Na podstawie art. 217 § 3 kpc Sąd oddalił także wniosek dowodowy pozwanego co do co do kwoty zapłaty na rzecz poprzedniego właściciela., gdyż okoliczności sporne w tym zakresie zostały dostatecznie wyjaśnione.

Brak jest w szczególności podstaw do podzielenia stanowiska pozwanego, iż w sprawie koniecznym jest ustalenie jaką kwotę pieniężną na podstawie obowiązujących ówcześnie przepisów prawa winni zapłacić poprzednicy prawni powoda za sporne gospodarstwo otrzymane na podstawie aktu własności ziemi z dnia 18 czerwca 1973 r. Przede wszystkim podnieść należy, że celem powołania biegłego nie jest uzyskanie wiadomości co do stanu prawnego, lecz wiadomości specjalnych tj. informacji fachowych z różnych dziedzin nauki, techniki, sztuki, rzemiosła czy obrotu gospodarczego (por. Tadeusz Ereciński - komentarz do art.278 Kodeksu postępowania cywilnego, LEX). Nadto stan faktyczny niniejszej sprawy nie uzasadniał wniosku, że nabycie ziemi przez C. W. miało odpłatny charakter. Przeciwnie, jak już zostało to wcześniej omówione, nastąpiło ono nieodpłatnie. Z tych względów uzyskiwanie zgodnie z wnioskiem pozwanego informacji jest procesowo bezcelowe. Zauważyć tu należy, iż jeśli uznać, że poprzednim właścicielem byli spadkobiercy B. B., to nabywcy winni siłą rzeczy świadczyć na ich rzecz, co w kontekście kolejnego spadkobrania w tym po O. W. (1), prowadziłoby do fuzji praw i skompensowania wierzytelności z długiem.

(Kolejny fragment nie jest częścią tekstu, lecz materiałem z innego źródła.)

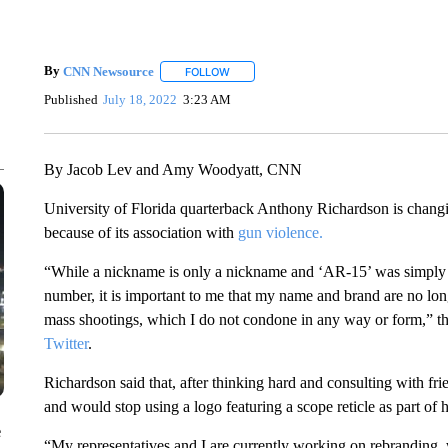
By
CNN Newsource
FOLLOW
FOLLOW "" TO RECEIVE NOTIFICATIONS 
Published
July 18, 2022
3:23 AM
By Jacob Lev and Amy Woodyatt, CNN
University of Florida quarterback Anthony Richardson is chan
because of its association with
gun violence.
“While a nickname is only a nickname and ‘AR-15’ was simply a
number, it is important to me that my name and brand are no longe
mass shootings, which I do not condone in any way or form,” th
Twitter
.
Richardson said that, after thinking hard and consulting with f
and would stop using a logo featuring a scope reticle as part of 
e
“My representatives and I are currently working on rebranding, 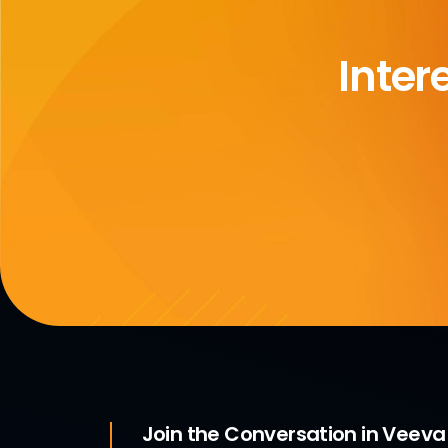
Inter
Join the Conversation in Veev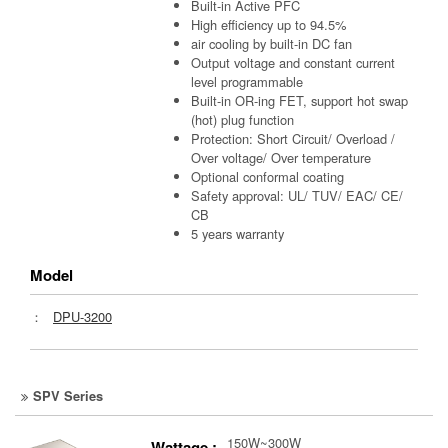
Built-in Active PFC
High efficiency up to 94.5%
air cooling by built-in DC fan
Output voltage and constant current
level programmable
Built-in OR-ing FET, support hot swap
(hot) plug function
Protection: Short Circuit/ Overload /
Over voltage/ Over temperature
Optional conformal coating
Safety approval: UL/ TUV/ EAC/ CE/
CB
5 years warranty
Model
：
DPU-3200
SPV Series
150W~300W
Wattage :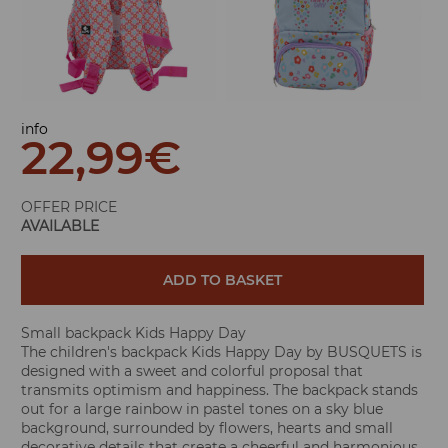
info
22,99
€
OFFER PRICE
AVAILABLE
ADD TO BASKET
Small backpack Kids Happy Day
The children's backpack Kids Happy Day by BUSQUETS is
designed with a sweet and colorful proposal that
transmits optimism and happiness. The backpack stands
out for a large rainbow in pastel tones on a sky blue
background, surrounded by flowers, hearts and small
decorative details that create a cheerful and harmonious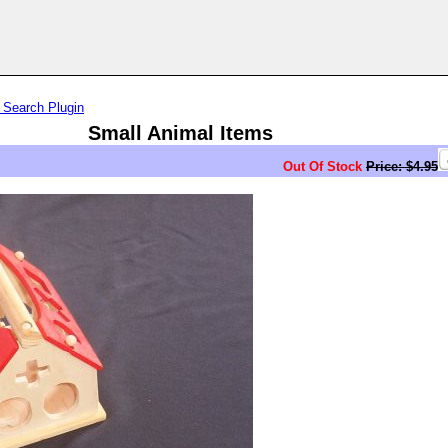
 Search Plugin
Small Animal Items
Out Of Stock
Price: $4.95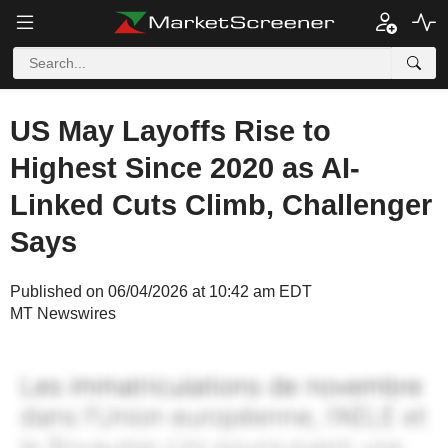
US May Layoffs Rise to
Highest Since 2020 as AI-
Linked Cuts Climb, Challenger
Says
Published on 06/04/2026 at 10:42 am EDT
MT Newswires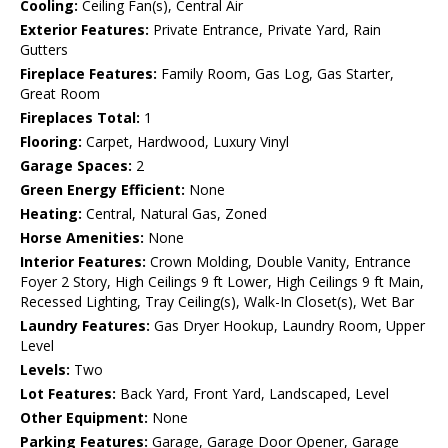
Cooling:
Ceiling Fan(s), Central Air
Exterior Features:
Private Entrance, Private Yard, Rain
Gutters
Fireplace Features:
Family Room, Gas Log, Gas Starter,
Great Room
Fireplaces Total:
1
Flooring:
Carpet, Hardwood, Luxury Vinyl
Garage Spaces:
2
Green Energy Efficient:
None
Heating:
Central, Natural Gas, Zoned
Horse Amenities:
None
Interior Features:
Crown Molding, Double Vanity, Entrance
Foyer 2 Story, High Ceilings 9 ft Lower, High Ceilings 9 ft Main,
Recessed Lighting, Tray Ceiling(s), Walk-In Closet(s), Wet Bar
Laundry Features:
Gas Dryer Hookup, Laundry Room, Upper
Level
Levels:
Two
Lot Features:
Back Yard, Front Yard, Landscaped, Level
Other Equipment:
None
Parking Features:
Garage, Garage Door Opener, Garage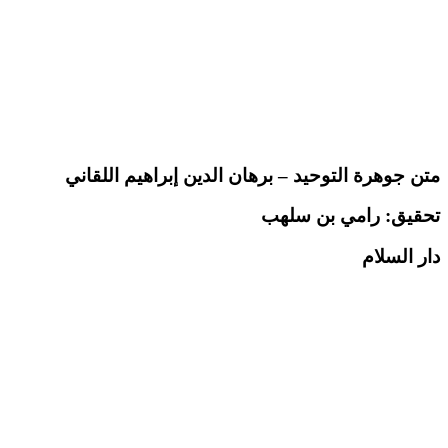
متن جوهرة التوحيد – برهان الدين إبراهيم اللقاني
رامي بن سلهب
تحقيق:
دار السلام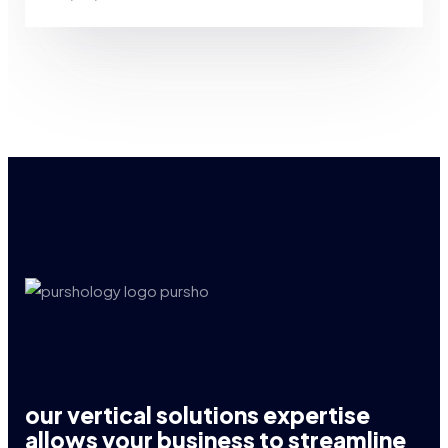
our vertical solutions expertise
allows your business to streamline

Jeśli zaś właścicielem w chwili wydania aktu nadania byłby Skarb Państwa jak utrzymuje to pozwany to trudno, żeby spadkobierca po właścicielu miałby wtórnie płacić za nabycie tego, co zostało mu odebrane, tym bardziej, iż jak wcześniej wspomniano gospodarstwo odebrane w żaden sposób, nawet dorozumiany, nie było, zaś postulowana „kompensata” jest w istocie wynikiem faktycznych spekulacji prawnych dotyczących tego jak mogłoby być a faktycznie miejsca nie miało.

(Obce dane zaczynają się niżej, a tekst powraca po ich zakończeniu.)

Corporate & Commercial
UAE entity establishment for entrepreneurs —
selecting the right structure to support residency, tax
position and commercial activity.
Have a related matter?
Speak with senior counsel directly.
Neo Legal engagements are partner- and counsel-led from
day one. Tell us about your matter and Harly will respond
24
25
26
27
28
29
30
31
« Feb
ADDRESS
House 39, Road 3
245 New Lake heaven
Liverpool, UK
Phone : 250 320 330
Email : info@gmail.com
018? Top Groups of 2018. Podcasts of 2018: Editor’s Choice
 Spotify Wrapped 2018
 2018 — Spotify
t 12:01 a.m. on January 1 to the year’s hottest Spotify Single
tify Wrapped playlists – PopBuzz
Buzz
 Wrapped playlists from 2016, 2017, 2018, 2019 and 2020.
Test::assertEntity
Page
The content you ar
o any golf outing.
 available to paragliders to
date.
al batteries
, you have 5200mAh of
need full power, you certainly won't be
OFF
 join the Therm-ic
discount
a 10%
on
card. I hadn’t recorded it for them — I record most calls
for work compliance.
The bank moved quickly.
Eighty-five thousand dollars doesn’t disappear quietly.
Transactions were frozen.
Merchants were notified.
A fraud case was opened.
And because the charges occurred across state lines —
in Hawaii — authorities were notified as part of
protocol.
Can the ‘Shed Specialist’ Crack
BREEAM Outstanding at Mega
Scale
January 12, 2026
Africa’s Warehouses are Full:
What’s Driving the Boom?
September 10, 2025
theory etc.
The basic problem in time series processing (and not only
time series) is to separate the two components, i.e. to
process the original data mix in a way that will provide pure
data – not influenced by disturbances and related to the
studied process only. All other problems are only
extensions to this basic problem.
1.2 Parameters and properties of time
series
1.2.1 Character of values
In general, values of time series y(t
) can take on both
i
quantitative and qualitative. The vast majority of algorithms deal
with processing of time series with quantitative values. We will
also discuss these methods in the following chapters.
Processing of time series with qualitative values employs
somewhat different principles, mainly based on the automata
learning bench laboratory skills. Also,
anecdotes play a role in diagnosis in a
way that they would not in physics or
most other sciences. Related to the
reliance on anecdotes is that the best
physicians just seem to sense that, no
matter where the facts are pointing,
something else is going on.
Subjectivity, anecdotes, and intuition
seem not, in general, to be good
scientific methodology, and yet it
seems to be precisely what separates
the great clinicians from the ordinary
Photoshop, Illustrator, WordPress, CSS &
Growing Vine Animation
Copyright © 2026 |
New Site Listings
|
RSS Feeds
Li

Wartość utraconej nieruchomości wg. stanu z okresu wywołania szkody i wg cen z daty wyrokowania to 1 405 000 zł. Biorąc jednak pod uwagę, że powód żądał kwoty 700 000 zł rozumianej jako ułamek 1/3 w wartości gospodarstwa i tym samym wartości odszkodowania za bezprawne przejęcie i zbycie przez Skarb Państwa własności gospodarstwa rolnego wobec faktu, że wartość nieruchomości oszacowano na niższą wskazaną wyżej kwotę Sąd zasądził na rzecz powoda od pozwanego na podstawie art. 160 §1, 2 i 3 kodeksu postępowania administracyjnego równowartość ułamka tej wartości tj. kwotę 468 333,33 zł , a w pozostałym zakresie powództwo oddalił jako zawyżone, o czym orzekł jak w pkt. I i II wyroku.

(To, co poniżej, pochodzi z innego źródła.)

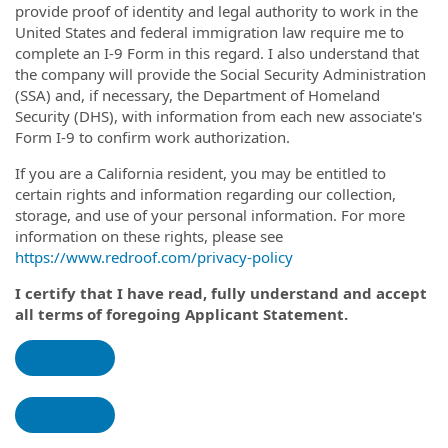
provide proof of identity and legal authority to work in the
United States and federal immigration law require me to
complete an I-9 Form in this regard. I also understand that
the company will provide the Social Security Administration
(SSA) and, if necessary, the Department of Homeland
Security (DHS), with information from each new associate's
Form I-9 to confirm work authorization.
If you are a California resident, you may be entitled to
certain rights and information regarding our collection,
storage, and use of your personal information. For more
information on these rights, please see
https://www.redroof.com/privacy-policy
I certify that I have read, fully understand and accept
all terms of foregoing Applicant Statement.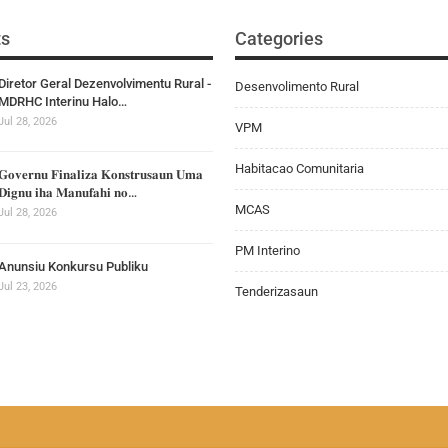
ts
Categories
Diretor Geral Dezenvolvimentu Rural -
Desenvolimento Rural
MDRHC Interinu Halo…
Jul 28, 2026
VPM
Habitacao Comunitaria
𝐆𝐨𝐯𝐞𝐫𝐧𝐮 𝐅𝐢𝐧𝐚𝐥𝐢𝐳𝐚 𝐊𝐨𝐧𝐬𝐭𝐫𝐮𝐬𝐚𝐮𝐧 𝐔𝐦𝐚
𝐃𝐢𝐠𝐧𝐮 𝐢𝐡𝐚 𝐌𝐚𝐧𝐮𝐟𝐚𝐡𝐢 𝐧𝐨…
MCAS
Jul 28, 2026
PM Interino
Anunsiu Konkursu Publiku
Jul 23, 2026
Tenderizasaun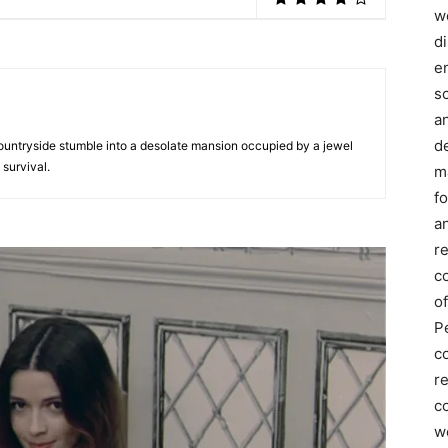
we
d
e
s
a
d
untryside stumble into a desolate mansion occupied by a jewel
 survival.
m
f
an
r
c
of
P
c
r
co
w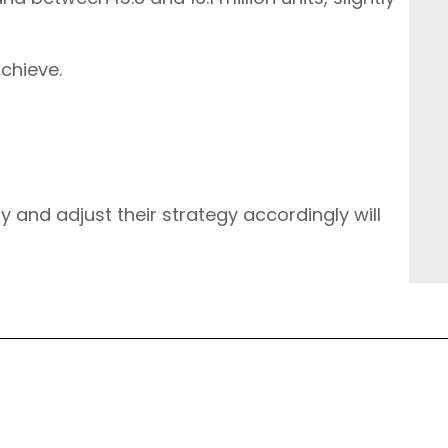
achieve.
y and adjust their strategy accordingly will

O odsetkach orzeczono na podstawie 481 § 1 i 2 k.p.c., wbrew stanowisku pozwanego, za okres poprzedzający wyrokowanie, a nawet wniesienie powództwa, ponieważ, pozwany dysponując stosownymi dokumentami - w chwili wezwania go zapłaty pismem z dnia 15 grudnia 2016 r. - miał wiedzę o swoim zobowiązaniu i miał możliwość poczynienia ustalenia jego prawidłowej wysokości. Biorąc pod uwagę fakt, że powód precyzyjnie oznaczył treść swego żądania Sąd ocenił, że termin należnych odsetek należy oznaczyć na wskazaną w pkt. I wyroku datę, tj. na dzień po upływie 14 dni od dostarczenia wezwania. (data prezentaty).

O kosztach procesu tymczasowo orzeczono po myśli art. 108 § 1 zd. drugie kpc mając na uwadze fakt, iż nie zostało jeszcze rozpoznane zażalenie na drugie z postanowień o przyznaniu wynagrodzenia biegłemu.